[Collected data]
BEGIN
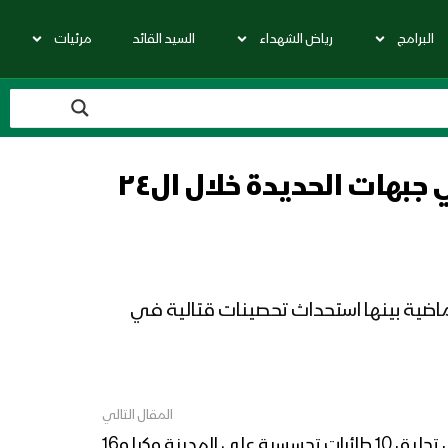
البرامج
رياض الشهداء
السيد القائد
مرئيات
مصدر في غرفة عمليات ضباط الإرتباط: 261 خرقا لقوى العدوان في جبهات الحديدة خلال ال٢٤
لإرتباط: 261 خرقا لقوى العدوان في جبهات الحديدة خلال ال٢٤ الساعة الماضية بينها استحداث تحصينات قتالية في
المقال التالي
المصدر: من بين الخروق تحليق 10 طائرات تجسسية على المدينة وكيلو16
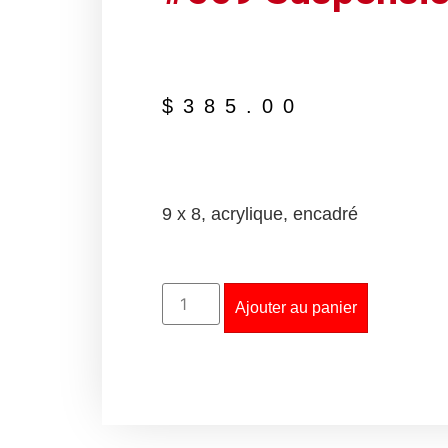
$
385.00
9 x 8, acrylique, encadré
Ajouter au panier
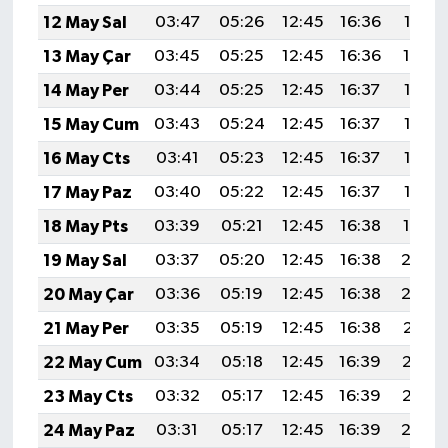
12 May Sal
03:47
05:26
12:45
16:36
19:53
13 May Çar
03:45
05:25
12:45
16:36
19:54
14 May Per
03:44
05:25
12:45
16:37
19:55
15 May Cum
03:43
05:24
12:45
16:37
19:56
16 May Cts
03:41
05:23
12:45
16:37
19:57
17 May Paz
03:40
05:22
12:45
16:37
19:58
18 May Pts
03:39
05:21
12:45
16:38
19:59
19 May Sal
03:37
05:20
12:45
16:38
20:0
20 May Çar
03:36
05:19
12:45
16:38
20:0
21 May Per
03:35
05:19
12:45
16:38
20:01
22 May Cum
03:34
05:18
12:45
16:39
20:02
23 May Cts
03:32
05:17
12:45
16:39
20:03
24 May Paz
03:31
05:17
12:45
16:39
20:0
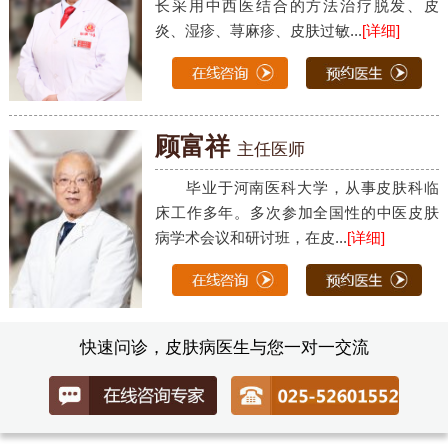
长采用中西医结合的方法治疗脱发、皮
炎、湿疹、荨麻疹、皮肤过敏...
[详细]
顾富祥
主任医师
毕业于河南医科大学，从事皮肤科临
床工作多年。多次参加全国性的中医皮肤
病学术会议和研讨班，在皮...
[详细]
快速问诊，皮肤病医生与您一对一交流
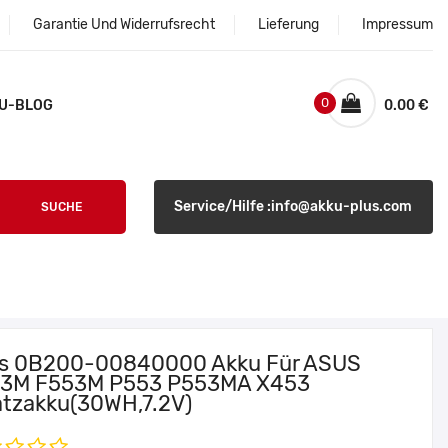
Garantie Und Widerrufsrecht
Lieferung
Impressum
0
U-BLOG
0.00 €
Service/Hilfe :info@akku-plus.com
SUCHE
s 0B200-00840000 Akku Für ASUS
3M F553M P553 P553MA X453
atzakku(30WH,7.2V)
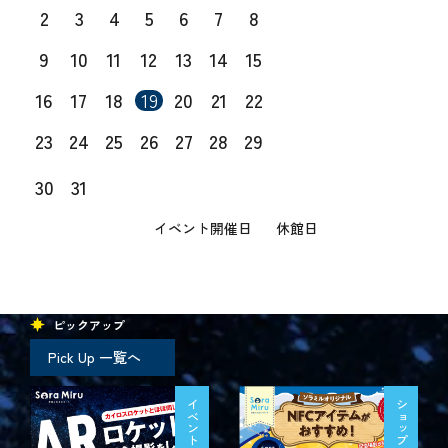
2
3
4
5
6
7
8
9
10
11
12
13
14
15
16
17
18
19
20
21
22
23
24
25
26
27
28
29
30
31
イベント開催日
休館日
ピックアップ
Pick Up 一覧へ
イベント
ショップ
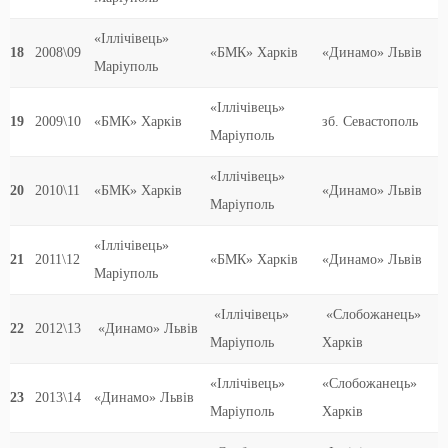
«Іллічівець»
18
2008\09
«БМК» Харків
«Динамо» Львів
Маріуполь
«Іллічівець»
19
2009\10
«БМК» Харків
зб. Севастополь
Маріуполь
«Іллічівець»
20
2010\11
«БМК» Харків
«Динамо» Львів
Маріуполь
«Іллічівець»
21
2011\12
«БМК» Харків
«Динамо» Львів
Маріуполь
«Іллічівець»
«Слобожанець»
22
2012\13
«Динамо» Львів
Маріуполь
Харків
«Іллічівець»
«Слобожанець»
23
2013\14
«Динамо» Львів
Маріуполь
Харків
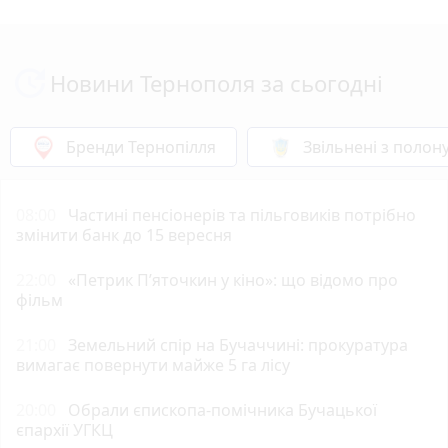
Новини Тернополя за сьогодні
Бренди Тернопілля
Звільнені з полон
08:00
Частині пенсіонерів та пільговиків потрібно
змінити банк до 15 вересня
22:00
«Петрик П’яточкин у кіно»: що відомо про
фільм
21:00
Земельний спір на Бучаччині: прокуратура
вимагає повернути майже 5 га лісу
20:00
Обрали єпископа-помічника Бучацької
єпархії УГКЦ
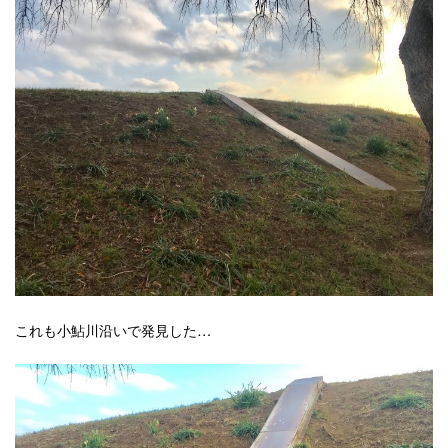
これも小鮎川沿いで発見した…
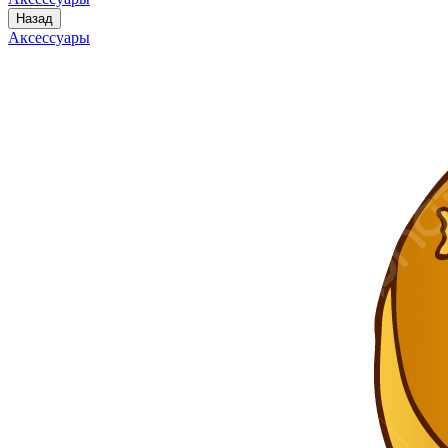
Назад
Аксессуары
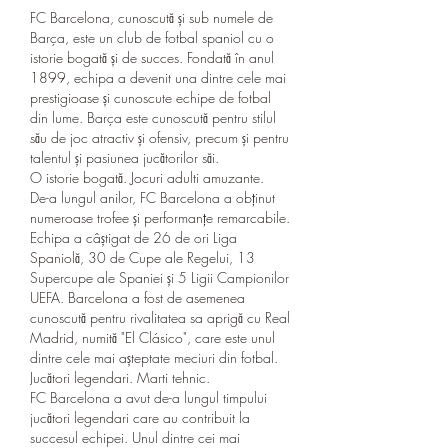
FC Barcelona, cunoscută și sub numele de 
Barça, este un club de fotbal spaniol cu o 
istorie bogată și de succes. Fondată în anul 
1899, echipa a devenit una dintre cele mai 
prestigioase și cunoscute echipe de fotbal 
din lume. Barça este cunoscută pentru stilul 
său de joc atractiv și ofensiv, precum și pentru 
talentul și pasiunea jucătorilor săi.
O istorie bogată. Jocuri adulti amuzante.
De-a lungul anilor, FC Barcelona a obținut 
numeroase trofee și performanțe remarcabile. 
Echipa a câștigat de 26 de ori Liga 
Spaniolă, 30 de Cupe ale Regelui, 13 
Supercupe ale Spaniei și 5 Ligii Campionilor 
UEFA. Barcelona a fost de asemenea 
cunoscută pentru rivalitatea sa aprigă cu Real 
Madrid, numită "El Clásico", care este unul 
dintre cele mai așteptate meciuri din fotbal.
Jucători legendari. Marti tehnic.
FC Barcelona a avut de-a lungul timpului 
jucători legendari care au contribuit la 
succesul echipei. Unul dintre cei mai 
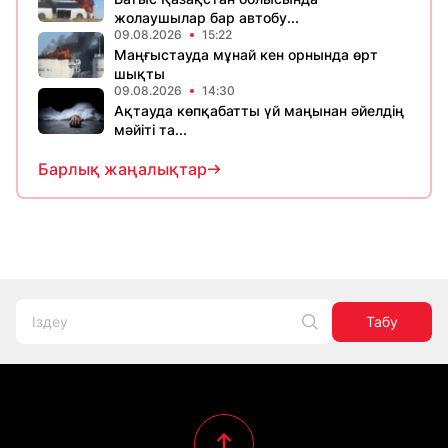
жолаушылар бар автобу...
09.08.2026
15:22
Маңғыстауда мұнай кен орнында өрт
шықты
09.08.2026
14:30
Ақтауда көпқабатты үй маңынан әйелдің
мәйіті та...
Барлық жаңалықтар
Табу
END
Within the data above, how many lines contain the word "bogată"? Write only the number.

2